Why there is more para-substituted nitroaniline formed than ortho-substituted one even though it can form hydrogen bonding?

In the case of nitration of aniline intermediate stability determines products.The following figure depicts possible electrophillic attack on aniline. Structures 4 and 12 are additional stable resonance structures obtained by attack of nitronium electrophile at ortho and para positions.

Structure 8 is relatively unstable due to negative effect of Nitrogen.

In nitration of aniline in strong acid (HNO3, H2SO4) aniline changes to anillium ion .Anillium withdraws electron density.Its effect is felt maximum at ortho followed by meta and then para position.
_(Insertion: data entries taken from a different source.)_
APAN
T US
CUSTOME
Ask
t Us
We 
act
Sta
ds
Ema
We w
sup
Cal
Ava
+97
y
Consequently very little of ortho nitrated product is formed.

Since electron withdrawing inductive effects are minimum at para position ,maximun nitration occurs here.

Summarizing ,

Even though there exists a possibility of hydrogen bonding in ortho nitro aniline ,strong deactivating influence of $$\ce{NH3^+}$$ on benzene ensures least electrondensity at ortho position in aniline leading to only 2% of ortho nitro aniline.

Such electronwithdrawing tendencies of $$\ce{NH3^+}$$ are minimum at para position in aniline therefore 51% of para nitro aniline is formed.
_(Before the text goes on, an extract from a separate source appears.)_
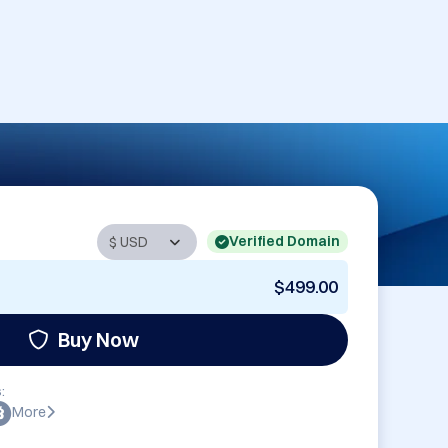
Verified Domain
$499.00
Buy Now
:
More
In case of nitration in aniline, the Nitric Acid protonates the aniline to form the Anilinium ion.

Now since the nitrogen atom has no lone pair to conjugate, it has no mesomeric effect on the ring, the but as nitrogen is now protonated, it has a high negative inductive effect.

Which simply leads to the fact that the position farthest from the nitrogen substituted carbon will have the highest electron density (as inductive effect decreases as we move away from the atom causing it).

So in this case the best site for attack for the electrophile was para>meta>ortho.

The Hydrogen bonds would stabilise then ortho product once its formed, but the Rate Determining step of an electrophilic substitution on benzene is the sigma complex intermediate wherein the most stable intermediate is formed as major product. The positive charge in sigma complex stays the farthest in para position from the anilinium ion hence(most stable) is the major product.

• The Diagram is wrong. $\ce{NO2^+}$ is an electrophile, not a nuleophile. It's the $\pi$-electron cloud of Benzene ring which attacks, not $\ce{NO2^+}$. So, the arrow should be on the opposite direction. Please change the direction of the arrow or upload any different picture. – Soumik Das May 25 at 9:54

One other aspect is that the oxygen in the nitro group is not a particularly good electron donor for the hydrogen bond. True, it has a negative formal charge; but this is shared between two atoms and the polarity of the bonds in the nitro group is relatively low (compared with, for example, a carbonyl or hydroxyl oxygen). It is possible to eliminate meta attack by modifying the substrate, but this still gives a predominance of para over ortho.